- Opening Delimiter -
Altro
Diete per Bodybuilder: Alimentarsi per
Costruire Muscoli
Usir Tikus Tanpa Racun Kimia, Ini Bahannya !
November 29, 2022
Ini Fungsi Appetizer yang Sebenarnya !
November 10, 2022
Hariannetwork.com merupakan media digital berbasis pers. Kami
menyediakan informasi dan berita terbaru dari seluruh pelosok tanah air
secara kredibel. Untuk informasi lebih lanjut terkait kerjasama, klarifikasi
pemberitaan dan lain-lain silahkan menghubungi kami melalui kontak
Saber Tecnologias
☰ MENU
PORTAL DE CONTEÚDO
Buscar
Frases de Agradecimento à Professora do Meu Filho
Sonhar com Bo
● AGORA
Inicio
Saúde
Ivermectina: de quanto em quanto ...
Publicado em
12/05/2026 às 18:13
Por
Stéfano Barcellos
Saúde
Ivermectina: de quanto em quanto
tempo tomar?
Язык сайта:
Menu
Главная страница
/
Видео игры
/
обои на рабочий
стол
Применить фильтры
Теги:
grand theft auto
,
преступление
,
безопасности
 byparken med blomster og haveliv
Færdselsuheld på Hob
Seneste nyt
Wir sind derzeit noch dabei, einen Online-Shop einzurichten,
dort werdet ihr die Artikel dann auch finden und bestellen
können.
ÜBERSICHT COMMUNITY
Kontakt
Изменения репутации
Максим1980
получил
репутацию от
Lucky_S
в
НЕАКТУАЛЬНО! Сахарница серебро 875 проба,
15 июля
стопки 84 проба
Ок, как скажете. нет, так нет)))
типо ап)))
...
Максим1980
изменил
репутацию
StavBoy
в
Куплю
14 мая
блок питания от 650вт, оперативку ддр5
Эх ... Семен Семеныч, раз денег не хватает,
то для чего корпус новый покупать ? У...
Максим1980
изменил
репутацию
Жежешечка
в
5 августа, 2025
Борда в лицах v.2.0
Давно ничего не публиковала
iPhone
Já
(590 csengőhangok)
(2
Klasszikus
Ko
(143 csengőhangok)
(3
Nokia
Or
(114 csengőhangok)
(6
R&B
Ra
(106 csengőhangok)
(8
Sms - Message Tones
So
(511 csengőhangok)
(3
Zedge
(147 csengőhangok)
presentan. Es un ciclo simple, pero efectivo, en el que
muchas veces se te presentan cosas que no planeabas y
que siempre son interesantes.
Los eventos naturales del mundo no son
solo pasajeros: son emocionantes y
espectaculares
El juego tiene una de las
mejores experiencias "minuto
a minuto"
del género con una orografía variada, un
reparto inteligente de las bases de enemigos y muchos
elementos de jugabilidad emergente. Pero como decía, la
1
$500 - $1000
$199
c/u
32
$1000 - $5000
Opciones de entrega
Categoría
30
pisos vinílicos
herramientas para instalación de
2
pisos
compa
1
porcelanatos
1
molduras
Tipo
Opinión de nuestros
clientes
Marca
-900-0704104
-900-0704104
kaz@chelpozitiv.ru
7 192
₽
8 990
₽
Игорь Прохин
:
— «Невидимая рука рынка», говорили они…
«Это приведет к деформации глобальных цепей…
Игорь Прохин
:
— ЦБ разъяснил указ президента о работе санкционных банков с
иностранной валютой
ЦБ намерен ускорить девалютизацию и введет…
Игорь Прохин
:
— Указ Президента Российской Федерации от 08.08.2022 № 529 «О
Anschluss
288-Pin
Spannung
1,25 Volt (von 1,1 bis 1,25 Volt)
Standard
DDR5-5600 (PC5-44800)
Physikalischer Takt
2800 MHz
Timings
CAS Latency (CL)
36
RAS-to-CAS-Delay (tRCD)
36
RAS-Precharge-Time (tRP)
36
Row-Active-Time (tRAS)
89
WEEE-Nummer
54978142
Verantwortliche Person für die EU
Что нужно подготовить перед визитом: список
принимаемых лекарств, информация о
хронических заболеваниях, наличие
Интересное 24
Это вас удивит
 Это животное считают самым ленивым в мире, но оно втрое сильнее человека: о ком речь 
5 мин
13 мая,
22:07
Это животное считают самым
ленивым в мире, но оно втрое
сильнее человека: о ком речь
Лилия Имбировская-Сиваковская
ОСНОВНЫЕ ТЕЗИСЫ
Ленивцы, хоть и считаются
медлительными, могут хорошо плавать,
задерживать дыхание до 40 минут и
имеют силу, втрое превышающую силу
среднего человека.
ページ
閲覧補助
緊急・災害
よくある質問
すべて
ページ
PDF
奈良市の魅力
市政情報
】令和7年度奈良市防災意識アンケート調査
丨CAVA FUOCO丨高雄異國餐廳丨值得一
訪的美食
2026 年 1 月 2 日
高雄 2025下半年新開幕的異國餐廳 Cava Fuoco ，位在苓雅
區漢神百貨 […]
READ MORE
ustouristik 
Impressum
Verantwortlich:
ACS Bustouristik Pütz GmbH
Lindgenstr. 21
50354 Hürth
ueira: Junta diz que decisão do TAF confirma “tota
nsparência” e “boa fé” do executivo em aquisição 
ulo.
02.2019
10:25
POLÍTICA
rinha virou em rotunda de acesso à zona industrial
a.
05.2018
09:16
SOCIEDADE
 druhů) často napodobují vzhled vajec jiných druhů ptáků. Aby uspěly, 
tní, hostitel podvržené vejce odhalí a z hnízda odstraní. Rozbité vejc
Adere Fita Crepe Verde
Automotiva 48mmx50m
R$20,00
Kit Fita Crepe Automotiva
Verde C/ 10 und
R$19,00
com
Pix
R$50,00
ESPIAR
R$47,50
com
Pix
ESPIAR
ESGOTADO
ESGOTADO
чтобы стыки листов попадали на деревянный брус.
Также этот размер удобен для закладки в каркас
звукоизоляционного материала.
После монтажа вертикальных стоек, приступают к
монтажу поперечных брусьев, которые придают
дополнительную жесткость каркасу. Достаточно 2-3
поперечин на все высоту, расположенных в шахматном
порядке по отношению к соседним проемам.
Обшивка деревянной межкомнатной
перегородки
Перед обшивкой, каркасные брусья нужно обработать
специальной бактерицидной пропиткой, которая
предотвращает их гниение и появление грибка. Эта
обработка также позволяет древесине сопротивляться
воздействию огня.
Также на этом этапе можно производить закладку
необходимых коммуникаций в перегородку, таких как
- Closing Delimiter -
All lines of the data above that include the word "Fita" must be shown.

Adere Fita Crepe Verde
Kit Fita Crepe Automotiva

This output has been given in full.